New smoothie ingredients add flavor to foodservice menus this summer.

Smoothie season is here! With summer upon us, now is the perfect time to update your restaurant and foodservice menus and learn all there is to know about what’s new in the smoothie industry. And one thing we know for sure is that the smoothie market is flourishing. With food trend predictions forecasting sunny skies for the future of smoothie sales, what began as an obscure concept and simple fruit juice and ice drink in the 1930s, has become a booming business and a modern-day success story.

Smoothie Expansion

Offering lucrative growth opportunities for industry players, smoothies continue to gain traction and are riding the wave of popularity as:

  • a healthy snack option;
  • bona fide meal or breakfast replacement;
  • an energizing pick-me-upper;
  • a versatile, alluring, fun, and decadent dessert.

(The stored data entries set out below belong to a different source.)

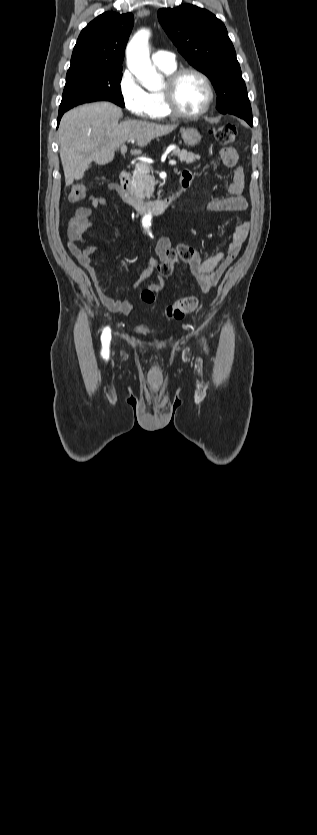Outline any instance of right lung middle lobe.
Wrapping results in <instances>:
<instances>
[{"label":"right lung middle lobe","mask_w":317,"mask_h":835,"mask_svg":"<svg viewBox=\"0 0 317 835\" xmlns=\"http://www.w3.org/2000/svg\"><path fill=\"white\" fill-rule=\"evenodd\" d=\"M122 68L78 66L69 68L59 111L87 102L111 101L124 107L120 81Z\"/></svg>","instance_id":"obj_1"}]
</instances>
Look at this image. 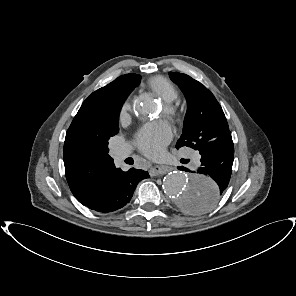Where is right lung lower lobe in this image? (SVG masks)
<instances>
[{
	"instance_id": "1",
	"label": "right lung lower lobe",
	"mask_w": 296,
	"mask_h": 296,
	"mask_svg": "<svg viewBox=\"0 0 296 296\" xmlns=\"http://www.w3.org/2000/svg\"><path fill=\"white\" fill-rule=\"evenodd\" d=\"M146 178H149V174L143 170L132 168L123 172L117 169L100 180L84 198L78 201L101 213L119 210L130 202L138 182Z\"/></svg>"
}]
</instances>
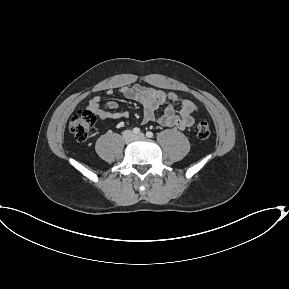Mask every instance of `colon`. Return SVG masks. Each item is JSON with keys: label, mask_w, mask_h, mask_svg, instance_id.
<instances>
[{"label": "colon", "mask_w": 289, "mask_h": 289, "mask_svg": "<svg viewBox=\"0 0 289 289\" xmlns=\"http://www.w3.org/2000/svg\"><path fill=\"white\" fill-rule=\"evenodd\" d=\"M96 117L90 110H79L69 121V130L78 141H85L95 124ZM197 136L201 140H206L210 136V126L206 121L197 124Z\"/></svg>", "instance_id": "obj_1"}]
</instances>
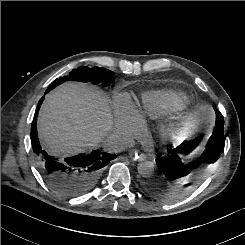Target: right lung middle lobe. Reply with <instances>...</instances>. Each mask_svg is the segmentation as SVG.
Masks as SVG:
<instances>
[{"mask_svg":"<svg viewBox=\"0 0 245 245\" xmlns=\"http://www.w3.org/2000/svg\"><path fill=\"white\" fill-rule=\"evenodd\" d=\"M115 79L114 73L105 68H89V67H80L74 69L67 76L60 77L56 79L52 84L49 85L46 92L52 90L57 85L62 84L65 81H81V82H91L93 84H102L103 86H109L113 83Z\"/></svg>","mask_w":245,"mask_h":245,"instance_id":"1","label":"right lung middle lobe"}]
</instances>
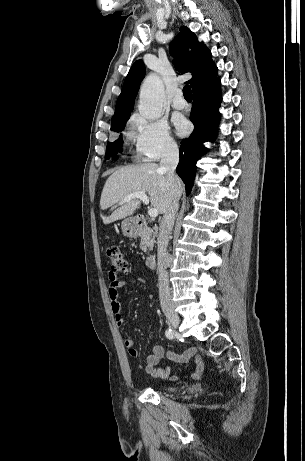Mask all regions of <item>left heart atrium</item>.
I'll list each match as a JSON object with an SVG mask.
<instances>
[{
  "label": "left heart atrium",
  "instance_id": "1",
  "mask_svg": "<svg viewBox=\"0 0 305 461\" xmlns=\"http://www.w3.org/2000/svg\"><path fill=\"white\" fill-rule=\"evenodd\" d=\"M176 130L179 135H185L189 130V124L183 117H176L174 120Z\"/></svg>",
  "mask_w": 305,
  "mask_h": 461
}]
</instances>
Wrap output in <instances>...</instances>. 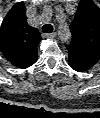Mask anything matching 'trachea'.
Returning <instances> with one entry per match:
<instances>
[{"label": "trachea", "instance_id": "trachea-1", "mask_svg": "<svg viewBox=\"0 0 100 118\" xmlns=\"http://www.w3.org/2000/svg\"><path fill=\"white\" fill-rule=\"evenodd\" d=\"M43 33H51L53 31V26L51 24H45L42 26Z\"/></svg>", "mask_w": 100, "mask_h": 118}]
</instances>
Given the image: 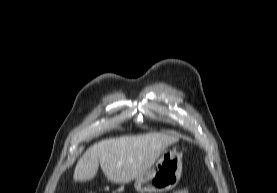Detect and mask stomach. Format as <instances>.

Moreover, 2019 smoothies are comprised of an expanding smorgasbord of ingredients. From pureed raw fruit mixed with crushed ice and sweeteners (honey, sugar, syrup, and stevia) to the addition of vegetables (carrots, spinach, seaweed, and even hot peppers); dairy products (milk, yogurt, cheese), and non-dairy alternatives (oat, pea, and coconut milks), the selections abound.